In recent times, commercial transactions data are being increasingly used for official statistics. Typical examples are the use of scanner data, and web scraping, to get prices to compile the Consumer Price Index [5], and telematics data collected by freight companies to track movement of vehicles for safety and efficiency and to compile freight statistics. An experimental study in the use of telematics data in the Australian Bureau of Statistics (ABS) is given in [6].

The “Internet of Things”, i.e. the interconnection via the Internet of computing devices embedded in everyday objects, enabling them to send and receive data, have provided potentially new data sources for official statistics. From the official statistics’ perspective, such sources included data from sensors e.g. earth observations data or satellite imagery for crop classification or yield statistics, smart meters for energy use statistics, and mobile phone data for tourism or population statistics. Experimental studies on the use of satellite imagery data for crop classification in the ABS by using State Space Models have been carried out [7, 8, 9].

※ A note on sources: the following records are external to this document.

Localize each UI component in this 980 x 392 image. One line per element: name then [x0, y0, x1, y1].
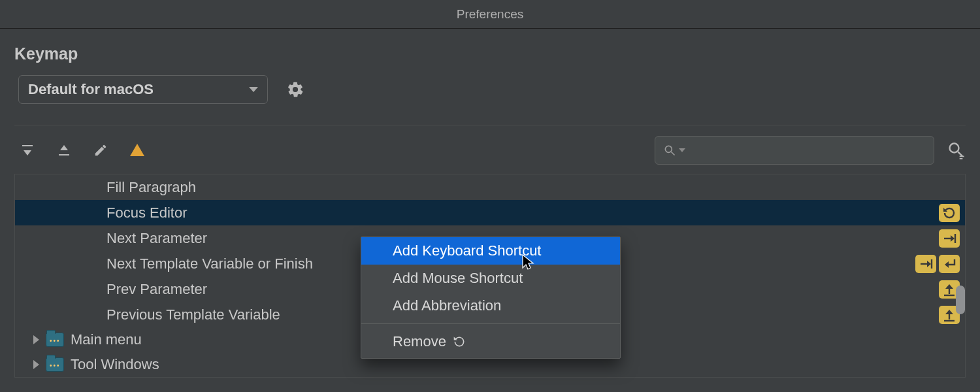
- action-label: Fill Paragraph: [106, 179, 196, 196]
- window-title: Preferences: [457, 7, 523, 22]
- context-menu-item-label: Add Mouse Shortcut: [393, 270, 523, 287]
- find-shortcut-icon[interactable]: [947, 141, 966, 159]
- toolbar: [0, 125, 980, 174]
- action-label: Previous Template Variable: [106, 306, 280, 323]
- warning-icon[interactable]: [128, 141, 146, 159]
- window-title-bar: Preferences: [0, 0, 980, 29]
- context-menu-item-label: Add Abbreviation: [393, 297, 501, 314]
- gear-icon[interactable]: [286, 80, 304, 99]
- toolbar-left: [18, 141, 146, 159]
- shortcut-badges: [939, 229, 960, 248]
- shortcut-badge-tab: [939, 229, 960, 248]
- page-title: Keymap: [0, 29, 980, 75]
- chevron-down-icon: [249, 87, 258, 92]
- shortcut-badge-restore: [939, 204, 960, 222]
- edit-icon[interactable]: [91, 141, 110, 159]
- context-menu-item[interactable]: Add Mouse Shortcut: [361, 265, 620, 292]
- svg-point-0: [665, 146, 672, 152]
- context-menu-item-label: Remove: [393, 333, 446, 350]
- disclosure-triangle-icon: [33, 360, 39, 369]
- svg-line-3: [958, 152, 962, 156]
- folder-icon: •••: [46, 357, 64, 372]
- action-row[interactable]: Fill Paragraph: [15, 174, 965, 200]
- action-label: Prev Parameter: [106, 281, 207, 298]
- collapse-all-icon[interactable]: [55, 141, 73, 159]
- shortcut-badge-enter: [939, 255, 960, 273]
- action-label: Focus Editor: [106, 204, 188, 221]
- keymap-select-value: Default for macOS: [28, 81, 154, 98]
- svg-point-2: [950, 144, 959, 153]
- group-label: Main menu: [71, 331, 142, 348]
- action-label: Next Template Variable or Finish: [106, 255, 313, 272]
- keymap-selector-row: Default for macOS: [0, 75, 980, 104]
- search-input[interactable]: [655, 136, 934, 165]
- svg-line-1: [672, 152, 675, 155]
- toolbar-right: [655, 136, 966, 165]
- expand-all-icon[interactable]: [18, 141, 37, 159]
- context-menu-item-label: Add Keyboard Shortcut: [393, 242, 541, 259]
- action-row[interactable]: Focus Editor: [15, 200, 965, 225]
- restore-icon: [453, 335, 466, 348]
- keymap-select[interactable]: Default for macOS: [18, 75, 268, 104]
- context-menu: Add Keyboard ShortcutAdd Mouse ShortcutA…: [361, 237, 621, 359]
- shortcut-badges: [915, 255, 960, 273]
- shortcut-badge-tab: [915, 255, 936, 273]
- context-menu-remove[interactable]: Remove: [361, 328, 620, 355]
- search-icon: [663, 144, 676, 157]
- chevron-down-icon: [679, 148, 685, 152]
- disclosure-triangle-icon: [33, 335, 39, 344]
- group-label: Tool Windows: [71, 356, 159, 373]
- scrollbar-thumb[interactable]: [956, 286, 965, 314]
- context-menu-item[interactable]: Add Abbreviation: [361, 292, 620, 319]
- folder-icon: •••: [46, 333, 64, 347]
- action-label: Next Parameter: [106, 230, 207, 247]
- context-menu-separator: [361, 323, 620, 324]
- shortcut-badges: [939, 204, 960, 222]
- context-menu-item[interactable]: Add Keyboard Shortcut: [361, 237, 620, 265]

Data from behaviour metrics and online opinions are also increasingly available from technology companies and there are also novel uses of these sources e.g. nowcasting [10] or sentiment data [3].

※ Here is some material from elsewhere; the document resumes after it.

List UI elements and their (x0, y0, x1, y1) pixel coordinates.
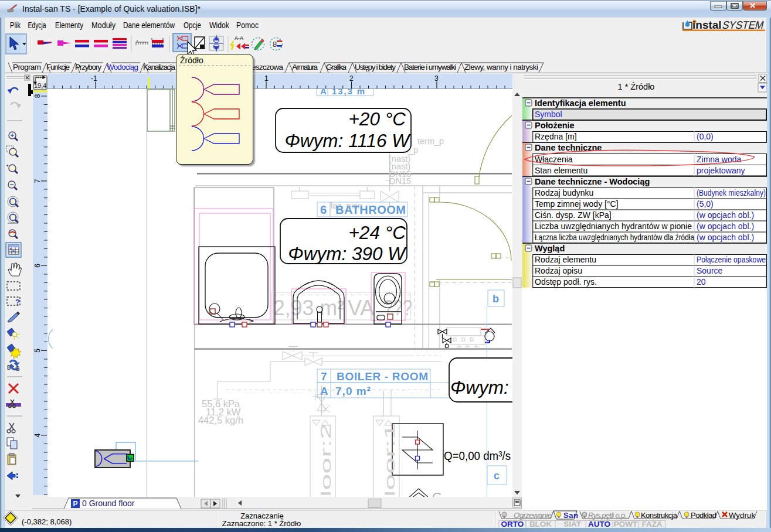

From the official statistics’ perspective, the collection of the above sources is considered as Big Data.

Tam and Clarke [11] outlined the benefits of using Big Data sources to improve the cost effectiveness in the production of official statistics, and also the challenges including the maintenance of trust in official statistics, which requires amongst other things, one’s ability to draw reliable statistical inference from such data sources, some of which are well known to suffer from self-selection biases. Elliott and Valliant [12] have outlined two general approaches for correcting such biases, i.e. the use of pseudo weights and super population models which require strong assumptions about the properties of the data. Tam [9] proposed a framework for analysing earth observations data using dynamic super population models for predicting crop classification and yields.

In this paper, we will address two dimensions in the use of Big Data, namely, ethics, and statistical adjustments that may be used to adjust for selection biases, from the point of view of official statistics.

2.Ethics and trust

According to Wikpedia, ethics are:

“…moral principles that govern one’s behaviour or the conduct of an activity”

and the principles underpinning professional ethics include:

“…honesty, integrity, transparency, accountability, confidentiality, objectivity, and acting lawfully…”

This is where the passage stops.